Metropolitan News-Enterprise

 

Friday, April 10, 2009

 

Page 4

 

Court Tosses Order Requiring Widow to Pay Husband’s Medical Bills

 

By a MetNews Staff Writer

 

The Sixth District Court of Appeal has thrown out an order requiring a widow to pay nearly $587,000 in hospital expenses incurred by her husband before his death.

Reversing because the widow only signed her husband’s admission paperwork on one of two occasions, the panel ruled in an unpublished opinion Tuesday that Eunice Cho’s separate property could not be used to satisfy her husband’s debt.

Cho’s husband, Peter Cho, was admitted to the emergency department at Santa Clara Valley Medical Center on Aug. 16, 2000. Eunice Cho signed the admission paperwork, which contained an agreement that she would pay for all services rendered in accordance with the regular rates established for such services by the hospital.

She later completed an application for the hospital’s “Ability to Pay Determination Program” with the aid of a Korean interpreter.

When Peter Cho was discharged on August 23, he had incurred a hospital bill of almost $49,000. He returned to the hospital on August 25 to arrange for surgery and follow-up care and signed a second set of admission papers, which his wife did not sign.

The second hospital stay resulted in over $532,000 in charges, and Peter Cho died at the hospital Sept. 21, 2000.

In May of the following year, Eunice Cho sued the hospital for wrongful death and medical malpractice, while the hospital cross-complained for reimbursement and breach of contract.

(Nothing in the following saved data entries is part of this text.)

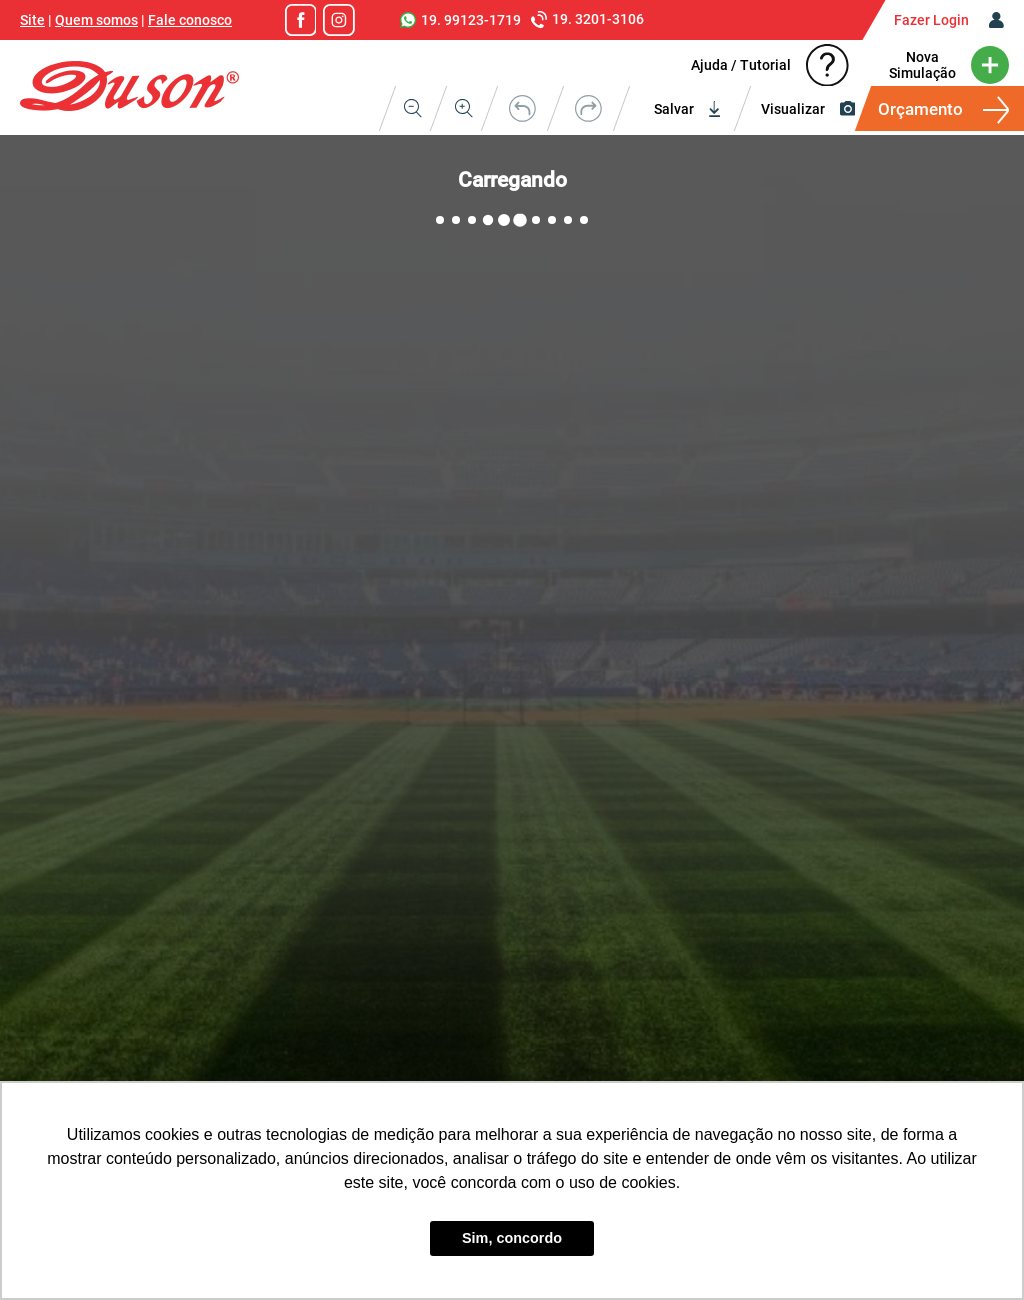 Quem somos (96, 20)
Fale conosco (190, 20)
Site (32, 20)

The two actions were bifurcated, and a jury found no negligence by the hospital on the complaint.

The cross-complaint was tried by the court in July 2005, and Eunice Cho argued that neither she nor her husband understood English well enough to understand the admission paperwork or that it obligated them to pay such a large sum

Although Cho had been accompanied by a bilingual friend on Aug. 16, 2000, she said no one had explained the contents of the paperwork and that she mistakenly believed she had to sign the form for her husband to be treated.

Full Amount

Santa Clara Superior Court Judge Joseph Huber found Cho liable for her husband’s hospital expenses pursuant to the payment agreement in both sets of admission paperwork, and ordered her to pay the hospital the full amount for both of her husband’s stays.

On appeal, Cho argued her assent to the first payment agreement was due to excusable neglect, but Justice Franklin D. Elia explained that substantial evidence supported Huber’s rejection of Cho’s proffered excuse.

He said the presence of the bilingual friend provided a basis to infer the friend was available to translate the documents, adding that it was incumbent on Cho to request help in understanding the financial agreement if she required such assistance.

But Elia concluded Huber erred in assigning the full cost of Peter Cho’s second hospital stay to Eunice Cho.

Cho contended under Family Code Sec. 910(a)—which provides that the community estate is liable for a debt incurred by either spouse during marriage—that her liability was limited to the value of the community estate at the time of her husband’s death.

‘Necessaries  of Life’

The hospital argued that Family Code Sec. 914, which holds a married person liable for the debt of her spouse when that debt was incurred for the spouse’s “necessaries of life”—allowed Eunice Cho’s separate property to be used to satisfy Peter Cho’s debt.

But Elia noted that Sec. 914 was not pleaded in the cross-complaint or cited during the liability portion of trial, and that only the Chos’ community estate was subject to collection absent a factual finding that the charges were attributable to Peter Cho’s “necessaries of life.”

He further explained that Welfare and Institutions Code Sec. 17300, which requires reimbursement to the county to aid rendered if a “responsible relative” of the recipient of such aid has the financial means to pay, was an improper alterative basis for the judgment insofar as the hospital made no determination of the Chos’ ability to pay under Eunice Cho’s application.

Presiding Justice Conrad L. Rushing and Justice Eugene M. Premo joined Elia in his opinion.

The case is Cho v. County of Santa Clara, H032766.